> _Aim of the task_
Work through the records below, line by line, and say how many lines include "para", with nothing else.

Transcribed page contents:
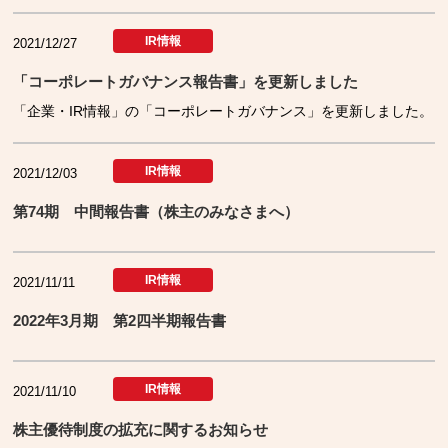
IR情報
2021/12/27
「コーポレートガバナンス報告書」を更新しました
「企業・IR情報」の「コーポレートガバナンス」を更新しました。
IR情報
2021/12/03
第74期 中間報告書（株主のみなさまへ）
IR情報
2021/11/11
2022年3月期 第2四半期報告書
IR情報
2021/11/10
株主優待制度の拡充に関するお知らせ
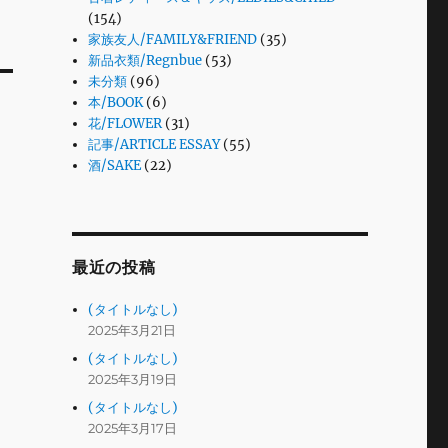
(154)
家族友人/FAMILY&FRIEND
(35)
新品衣類/Regnbue
(53)
未分類
(96)
本/BOOK
(6)
花/FLOWER
(31)
記事/ARTICLE ESSAY
(55)
酒/SAKE
(22)
最近の投稿
(タイトルなし)
2025年3月21日
(タイトルなし)
2025年3月19日
(タイトルなし)
2025年3月17日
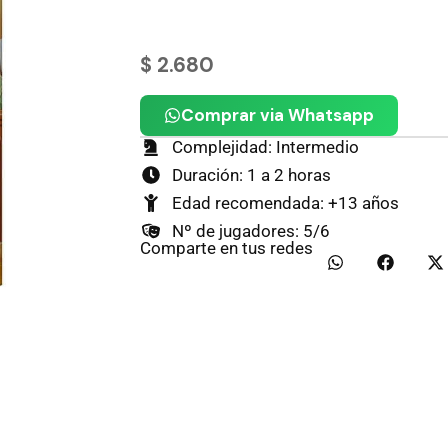
$
2.680
Comprar via Whatsapp
Complejidad: Intermedio
Duración: 1 a 2 horas
Edad recomendada: +13 años
Nº de jugadores: 5/6
Comparte en tus redes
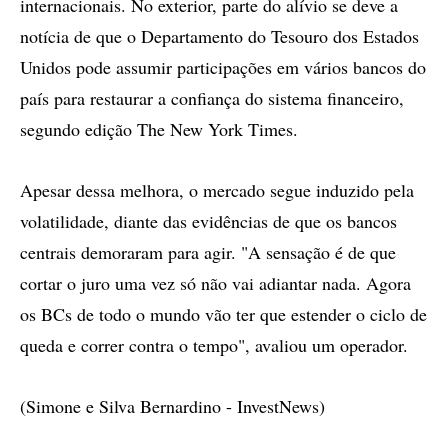
internacionais. No exterior, parte do alívio se deve a
notícia de que o Departamento do Tesouro dos Estados
Unidos pode assumir participações em vários bancos do
país para restaurar a confiança do sistema financeiro,
segundo edição The New York Times.
Apesar dessa melhora, o mercado segue induzido pela
volatilidade, diante das evidências de que os bancos
centrais demoraram para agir. "A sensação é de que
cortar o juro uma vez só não vai adiantar nada. Agora
os BCs de todo o mundo vão ter que estender o ciclo de
queda e correr contra o tempo", avaliou um operador.
(Simone e Silva Bernardino - InvestNews)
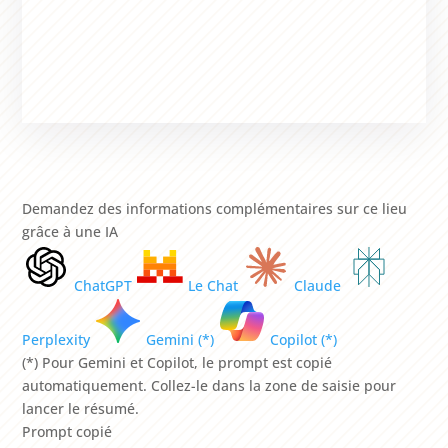
Demandez des informations complémentaires sur ce lieu
grâce à une IA
ChatGPT
Le Chat
Claude
Perplexity
Gemini (*)
Copilot (*)
(*) Pour Gemini et Copilot, le prompt est copié
automatiquement. Collez-le dans la zone de saisie pour
lancer le résumé.
Prompt copié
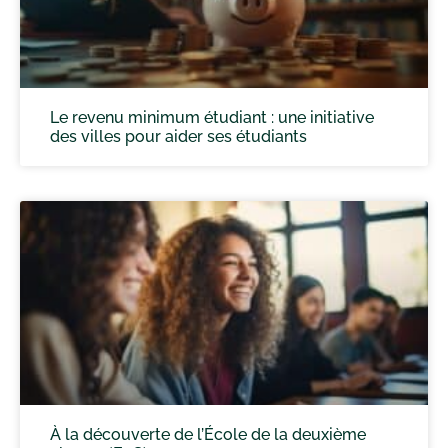
Le revenu minimum étudiant : une initiative
des villes pour aider ses étudiants
À la découverte de l’École de la deuxième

> _Written response_
2